Segment Start: EXERCISE INPUTS

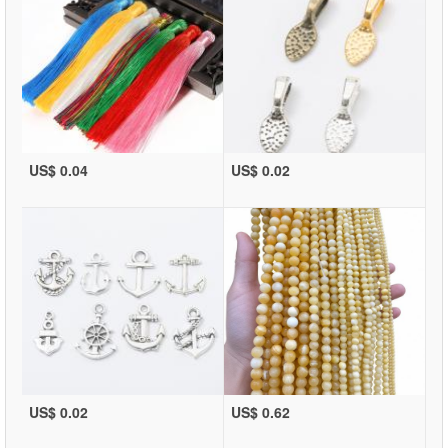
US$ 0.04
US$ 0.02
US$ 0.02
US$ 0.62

Segment End: EXERCISE INPUTS
Segment Start: EXERCISE INPUTS

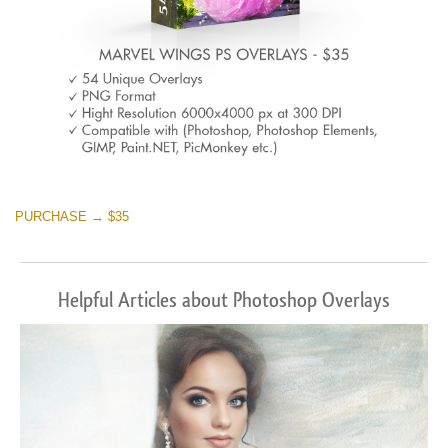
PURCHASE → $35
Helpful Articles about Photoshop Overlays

Segment End: EXERCISE INPUTS
Segment Start: EXERCISE INPUTS

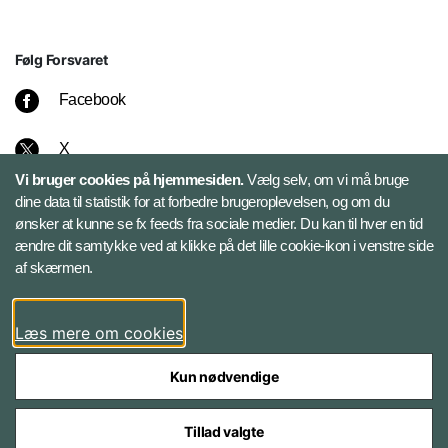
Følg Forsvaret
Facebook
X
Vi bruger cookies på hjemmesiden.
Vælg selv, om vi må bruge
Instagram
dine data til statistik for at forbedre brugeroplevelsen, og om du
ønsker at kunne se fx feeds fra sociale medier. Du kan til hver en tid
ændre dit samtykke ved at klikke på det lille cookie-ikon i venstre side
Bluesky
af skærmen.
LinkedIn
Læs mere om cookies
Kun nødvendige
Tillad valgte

Segment End: EXERCISE INPUTS

Of all the lines in the data above, show only those that hold the word "cookies".

- RESULT:
Vi bruger cookies på hjemmesiden.
Læs mere om cookies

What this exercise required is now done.